A faithful copy of all the data is the goal; omit the pictures.
*** Material to process
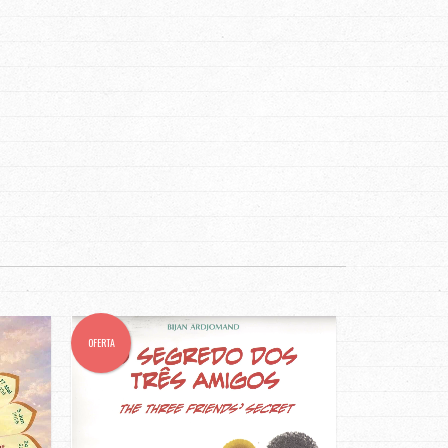
OFERTA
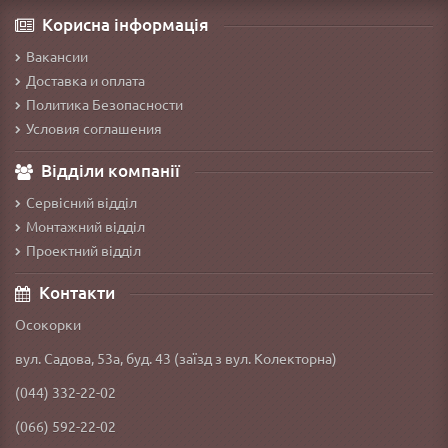
Корисна інформація
Вакансии
Доставка и оплата
Политика Безопасности
Условия соглашения
Відділи компанії
Сервісний відділ
Монтажний відділ
Проектний відділ
Контакти
Осокорки
вул. Садова, 53а, буд. 43 (заїзд з вул. Колекторна)
(044) 332-22-02
(066) 592-22-02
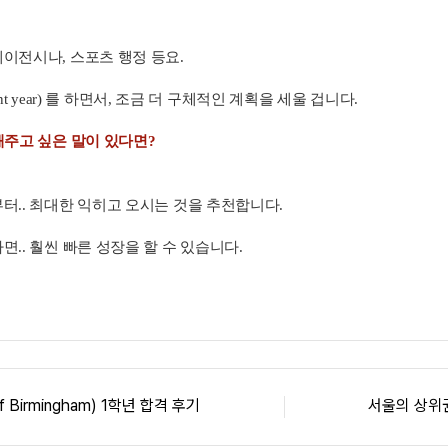
이전시나, 스포츠 행정 등요.
nt year) 를 하면서, 조금 더 구체적인 계획을 세울 겁니다.
해주고 싶은 말이 있다면?
터.. 최대한 익히고 오시는 것을 추천합니다.
.. 훨씬 빠른 성장을 할 수 있습니다.
f Birmingham) 1학년 합격 후기
서울의 상위권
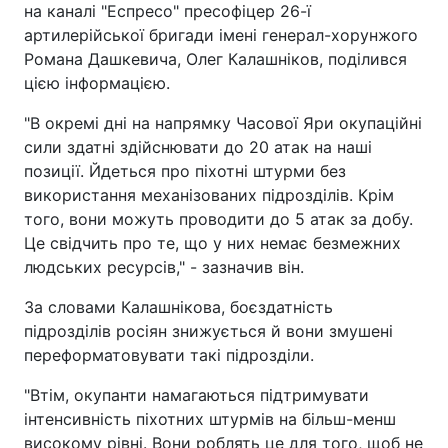
на каналі "Еспресо" пресофіцер 26-ї
артилерійської бригади імені генерал-хорунжого
Романа Дашкевича, Олег Калашніков, поділився
цією інформацією.
"В окремі дні на напрямку Часової Яри окупаційні
сили здатні здійснювати до 20 атак на наші
позиції. Йдеться про піхотні штурми без
використання механізованих підрозділів. Крім
того, вони можуть проводити до 5 атак за добу.
Це свідчить про те, що у них немає безмежних
людських ресурсів," - зазначив він.
За словами Калашнікова, боєздатність
підрозділів росіян знижується й вони змушені
переформатовувати такі підрозділи.
"Втім, окупанти намагаються підтримувати
інтенсивність піхотних штурмів на більш-менш
високому рівні. Вони роблять це для того, щоб не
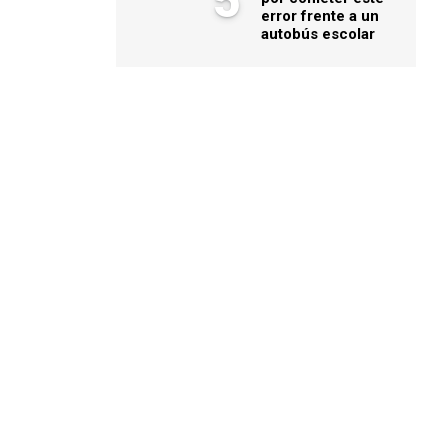
5
error frente a un
autobús escolar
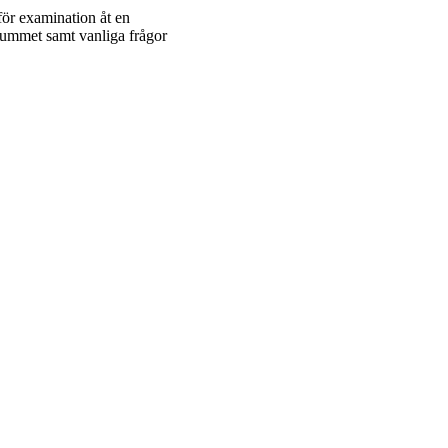
för examination åt en
 rummet samt vanliga frågor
******
# Response to this task:
OFERTA
Корисна інформація
Вакансии
Доставка и оплата
Политика Безопасности
Условия соглашения
Відділи компанії
Сервісний відділ
Монтажний відділ
Проектний відділ
Контакти
Осокорки
вул. Садова, 53а, буд. 43 (заїзд з вул. Колекторна)
(044) 332-22-02
(066) 592-22-02
이전시나, 스포츠 행정 등요.
nt year) 를 하면서, 조금 더 구체적인 계획을 세울 겁니다.
해주고 싶은 말이 있다면?
터.. 최대한 익히고 오시는 것을 추천합니다.
.. 훨씬 빠른 성장을 할 수 있습니다.
f Birmingham) 1학년 합격 후기
서울의 상위권
на каналі "Еспресо" пресофіцер 26-ї
артилерійської бригади імені генерал-хорунжого
Романа Дашкевича, Олег Калашніков, поділився
цією інформацією.
"В окремі дні на напрямку Часової Яри окупаційні
сили здатні здійснювати до 20 атак на наші
позиції. Йдеться про піхотні штурми без
використання механізованих підрозділів. Крім
того, вони можуть проводити до 5 атак за добу.
Це свідчить про те, що у них немає безмежних
людських ресурсів," - зазначив він.
За словами Калашнікова, боєздатність
підрозділів росіян знижується й вони змушені
переформатовувати такі підрозділи.
"Втім, окупанти намагаються підтримувати
інтенсивність піхотних штурмів на більш-менш
високому рівні. Вони роблять це для того, щоб не
5
error frente a un
autobús escolar
för examination åt en
 rummet samt vanliga frågor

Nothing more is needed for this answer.